- 19 Sep 2024
- 1 Minute to read
- Print
- DarkLight
OPC-UA Certificates
- Updated on 19 Sep 2024
- 1 Minute to read
- Print
- DarkLight
OPC-UA was built with a focus on security using x.509 certificates. The x.509 certificate used for OPC-UA authentication in Koios is a self-signed certificate with a ten (10) year expiration date that is generated during installation. To view, update, or download the certificate, navigate to Protocols
> OPC-UA
> Certificates
. From here, select the ellipses to view the possible actions.
Update Certificate
This regenerates and saves the x.509 certificate with a new expiration date.
Download Certificate
This will download the certificate as a .der
file.
Download Private Key
This will download the private key as a .pem
file.
Working with OPC-UA certificates and security
There are multiple ways of dealing with self-signed certificates. Currently, Koios is designed to work with the accepted OPC-UA Automatic Certificate Management service provided within most OPC-UA Server providers. In order for the certificate to be automatically discovered by the server, you must:
Create a device using OPC-UA.
Test the connection. The server should receive the certificate upon testing.

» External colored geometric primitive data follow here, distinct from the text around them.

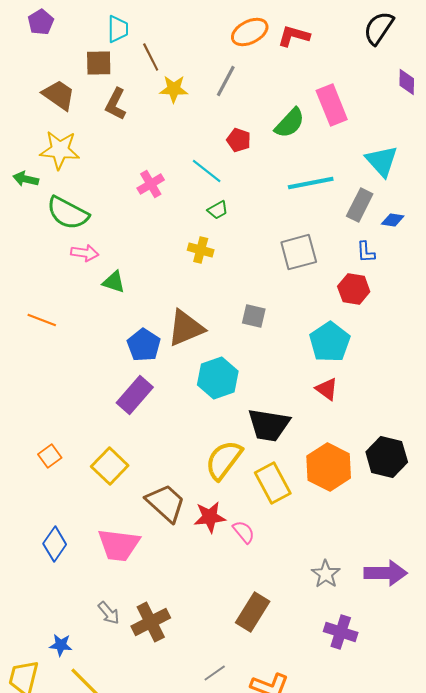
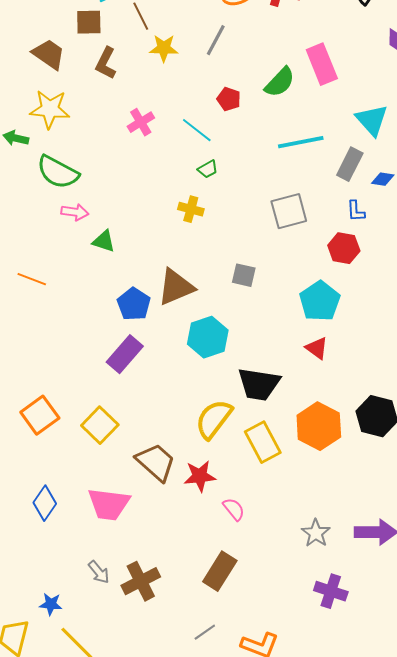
pink cross: (151, 184) -> (141, 122), moved
orange square: (50, 456) -> (40, 415), size x1.6
pink semicircle: (244, 532) -> (234, 509), moved
brown rectangle: (253, 612) -> (220, 571), moved

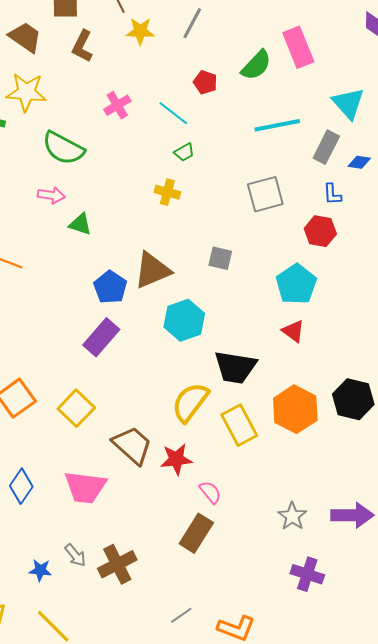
green semicircle: (58, 172) -> (63, 148), moved
brown rectangle: (220, 571) -> (196, 533), moved
blue star: (51, 604) -> (40, 570), moved

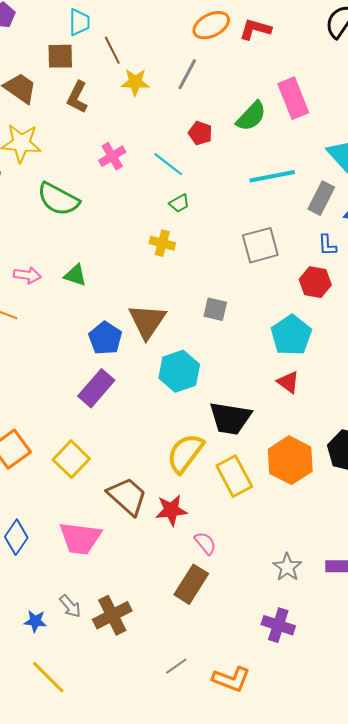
pink arrow: (51, 195) -> (27, 275), moved
brown triangle: (152, 270) -> (147, 321), turned -33
purple cross: (307, 574) -> (278, 625), moved

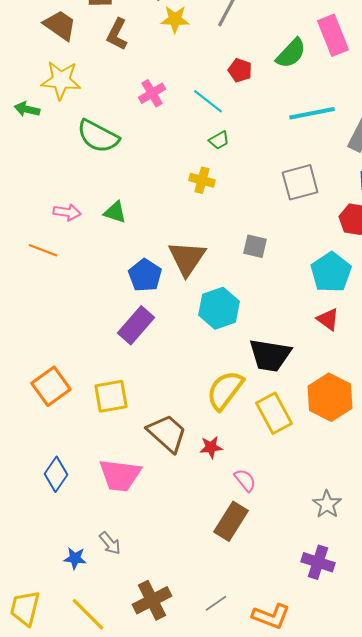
yellow square: (71, 459) -> (111, 396), turned 36
red star: (171, 510) -> (211, 447), size x0.7
brown cross: (112, 615) -> (152, 600), moved

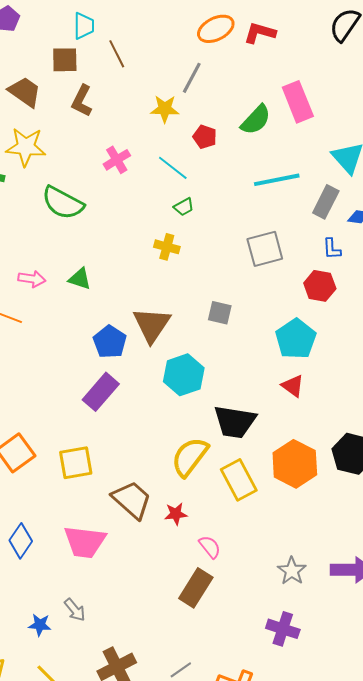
yellow star: (175, 19) -> (165, 109), moved

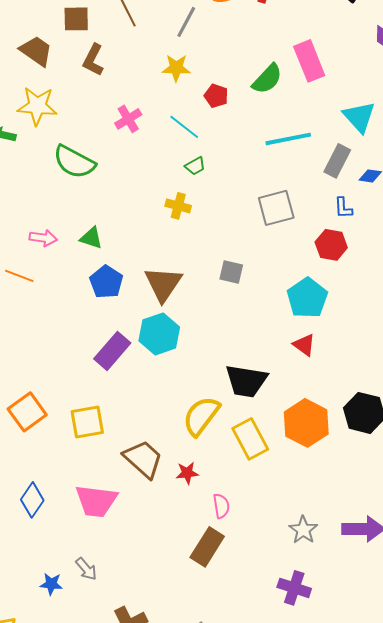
gray line: (192, 78) -> (186, 22), moved
blue pentagon: (110, 342) -> (106, 282), moved
cyan hexagon: (184, 375) -> (159, 334), moved
pink semicircle: (210, 547) -> (221, 506), turned 30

Once you Accept/Trust the certificate in the server software, run test again and the connection should succeed.
Certificate Expirations
When a certificate expires, secure communication is still possible, and will continue to process messages and request from the client unless the OPC-UA server is setup to reject expired certificates. A red 'X' will be displayed, and an error message will be registered at the Koios to warn an engineering user that the certificate is expired and should be renewed.